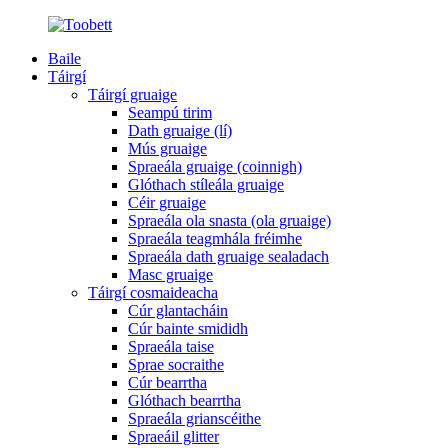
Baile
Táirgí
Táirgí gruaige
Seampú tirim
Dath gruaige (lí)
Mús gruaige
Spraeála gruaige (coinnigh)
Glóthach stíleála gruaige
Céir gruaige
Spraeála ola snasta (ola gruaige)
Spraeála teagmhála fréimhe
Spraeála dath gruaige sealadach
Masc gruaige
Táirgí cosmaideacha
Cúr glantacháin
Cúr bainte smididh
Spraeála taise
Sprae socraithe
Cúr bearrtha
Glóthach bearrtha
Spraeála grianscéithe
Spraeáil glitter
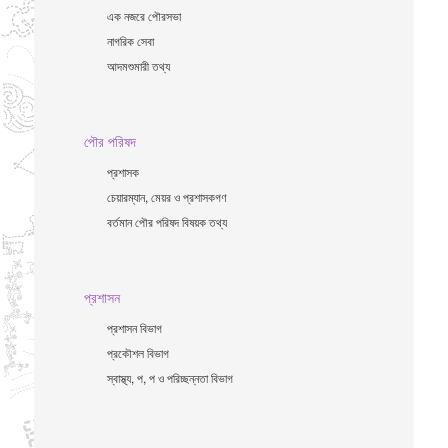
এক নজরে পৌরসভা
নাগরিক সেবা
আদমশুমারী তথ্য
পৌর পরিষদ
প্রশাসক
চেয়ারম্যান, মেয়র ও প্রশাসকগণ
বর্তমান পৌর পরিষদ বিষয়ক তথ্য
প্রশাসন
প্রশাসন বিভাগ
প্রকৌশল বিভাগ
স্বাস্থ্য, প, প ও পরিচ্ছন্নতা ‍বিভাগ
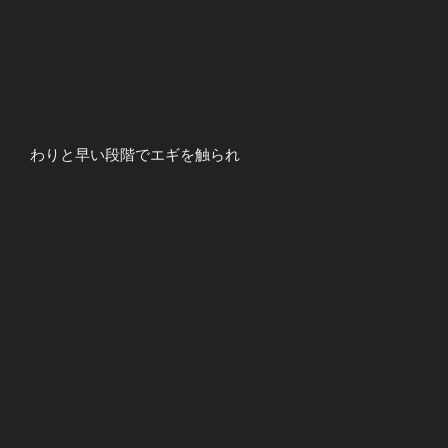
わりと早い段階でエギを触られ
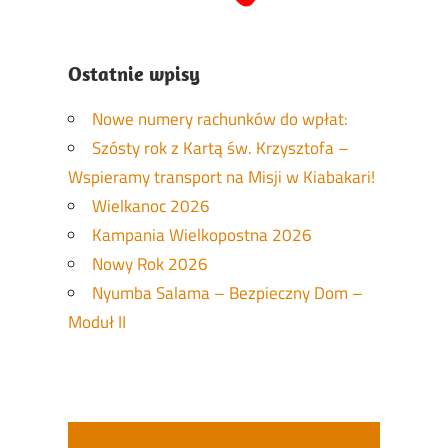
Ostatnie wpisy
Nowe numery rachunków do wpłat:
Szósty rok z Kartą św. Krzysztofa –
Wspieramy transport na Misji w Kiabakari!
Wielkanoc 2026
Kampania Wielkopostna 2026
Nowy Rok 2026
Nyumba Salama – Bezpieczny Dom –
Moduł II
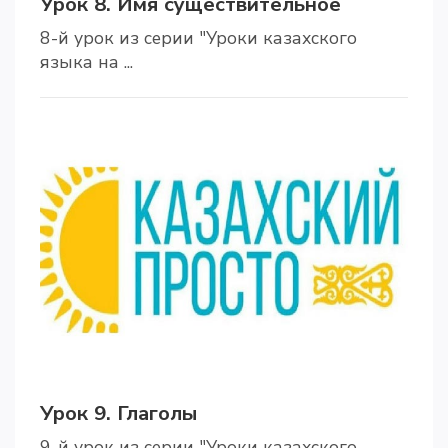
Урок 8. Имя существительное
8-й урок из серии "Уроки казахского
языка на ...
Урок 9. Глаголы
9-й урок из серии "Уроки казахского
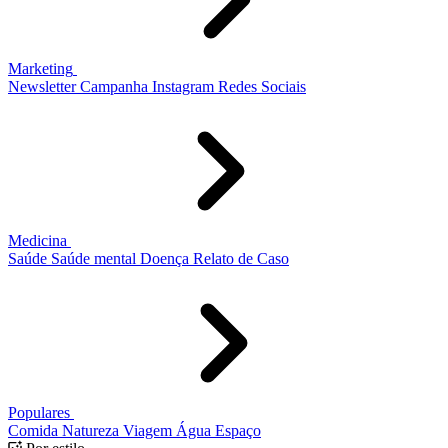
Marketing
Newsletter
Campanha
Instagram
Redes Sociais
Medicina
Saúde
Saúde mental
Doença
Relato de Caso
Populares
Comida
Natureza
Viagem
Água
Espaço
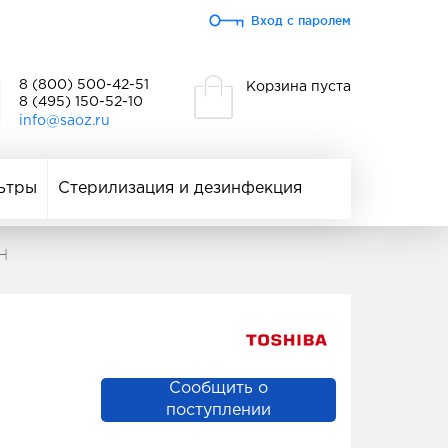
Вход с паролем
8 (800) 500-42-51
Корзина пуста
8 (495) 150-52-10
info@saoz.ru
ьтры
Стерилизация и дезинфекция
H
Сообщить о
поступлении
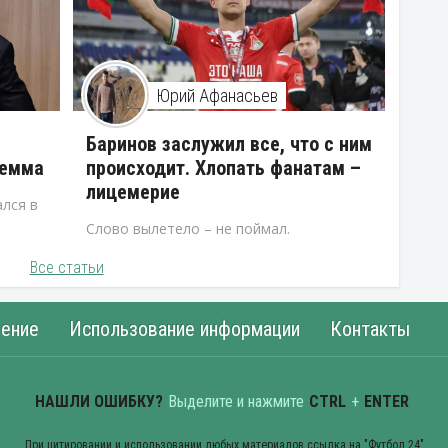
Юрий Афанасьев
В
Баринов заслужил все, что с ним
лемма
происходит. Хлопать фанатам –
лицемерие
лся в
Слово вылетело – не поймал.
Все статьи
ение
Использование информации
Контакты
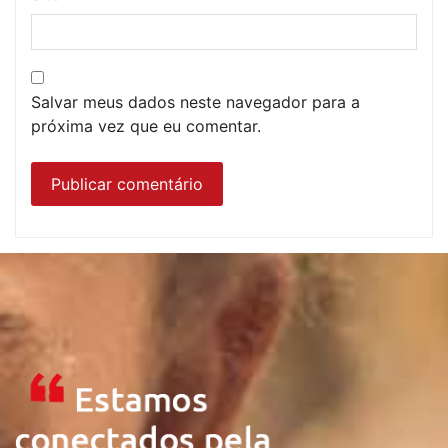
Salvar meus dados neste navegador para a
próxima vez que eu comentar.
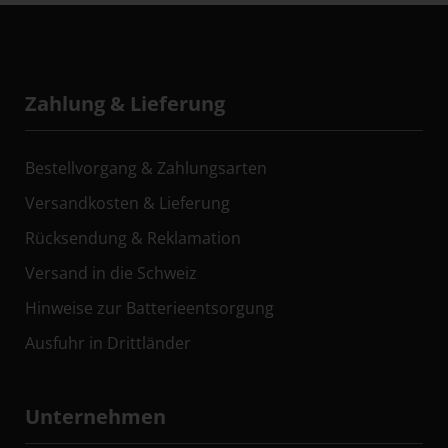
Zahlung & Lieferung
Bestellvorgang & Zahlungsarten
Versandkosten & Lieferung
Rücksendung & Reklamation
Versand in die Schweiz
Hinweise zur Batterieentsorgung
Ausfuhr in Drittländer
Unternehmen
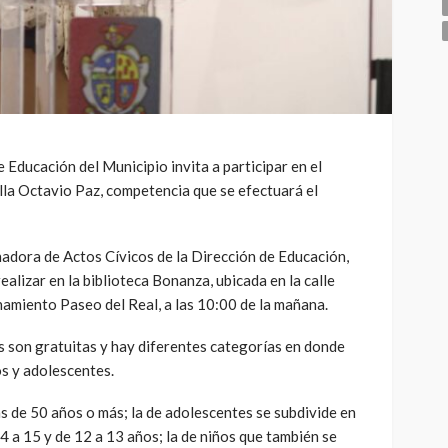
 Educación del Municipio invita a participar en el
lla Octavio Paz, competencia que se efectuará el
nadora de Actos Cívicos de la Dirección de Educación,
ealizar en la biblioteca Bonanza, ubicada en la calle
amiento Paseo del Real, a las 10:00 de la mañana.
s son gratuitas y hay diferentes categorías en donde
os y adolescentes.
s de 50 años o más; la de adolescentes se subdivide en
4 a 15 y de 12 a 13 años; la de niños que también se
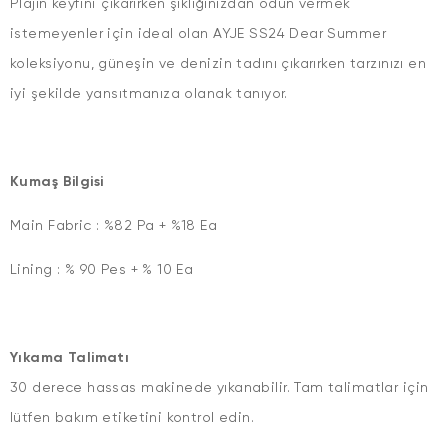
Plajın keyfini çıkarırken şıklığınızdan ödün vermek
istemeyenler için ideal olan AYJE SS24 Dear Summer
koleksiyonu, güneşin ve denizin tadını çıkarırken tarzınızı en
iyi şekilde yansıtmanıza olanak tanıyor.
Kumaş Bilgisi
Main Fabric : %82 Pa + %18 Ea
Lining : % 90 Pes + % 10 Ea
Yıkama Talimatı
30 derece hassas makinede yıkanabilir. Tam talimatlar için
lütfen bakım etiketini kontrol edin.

= = = = = = =

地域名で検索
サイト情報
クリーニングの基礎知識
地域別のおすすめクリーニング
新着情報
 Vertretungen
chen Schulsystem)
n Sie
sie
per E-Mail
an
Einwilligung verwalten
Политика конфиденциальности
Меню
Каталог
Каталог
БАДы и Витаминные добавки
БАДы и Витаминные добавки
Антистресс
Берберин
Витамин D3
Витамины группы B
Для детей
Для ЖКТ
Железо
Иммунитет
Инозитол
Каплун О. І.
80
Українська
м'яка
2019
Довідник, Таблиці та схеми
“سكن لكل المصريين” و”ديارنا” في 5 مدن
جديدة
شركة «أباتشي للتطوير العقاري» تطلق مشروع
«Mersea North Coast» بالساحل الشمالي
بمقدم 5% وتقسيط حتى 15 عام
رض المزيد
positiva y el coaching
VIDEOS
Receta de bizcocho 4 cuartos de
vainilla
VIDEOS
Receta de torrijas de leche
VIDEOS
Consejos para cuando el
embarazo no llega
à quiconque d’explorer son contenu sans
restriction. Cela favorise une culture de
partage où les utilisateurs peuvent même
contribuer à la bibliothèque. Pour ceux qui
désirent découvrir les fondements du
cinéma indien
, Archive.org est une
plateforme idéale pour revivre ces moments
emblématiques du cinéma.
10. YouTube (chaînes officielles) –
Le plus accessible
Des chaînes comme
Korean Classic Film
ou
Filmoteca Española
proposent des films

= = = = = = =

# [TASK ITEM]
Copy out each line from the preceding entries that mentions the word "için".

# [SOLVED EXERCISE]
istemeyenler için ideal olan AYJE SS24 Dear Summer
30 derece hassas makinede yıkanabilir. Tam talimatlar için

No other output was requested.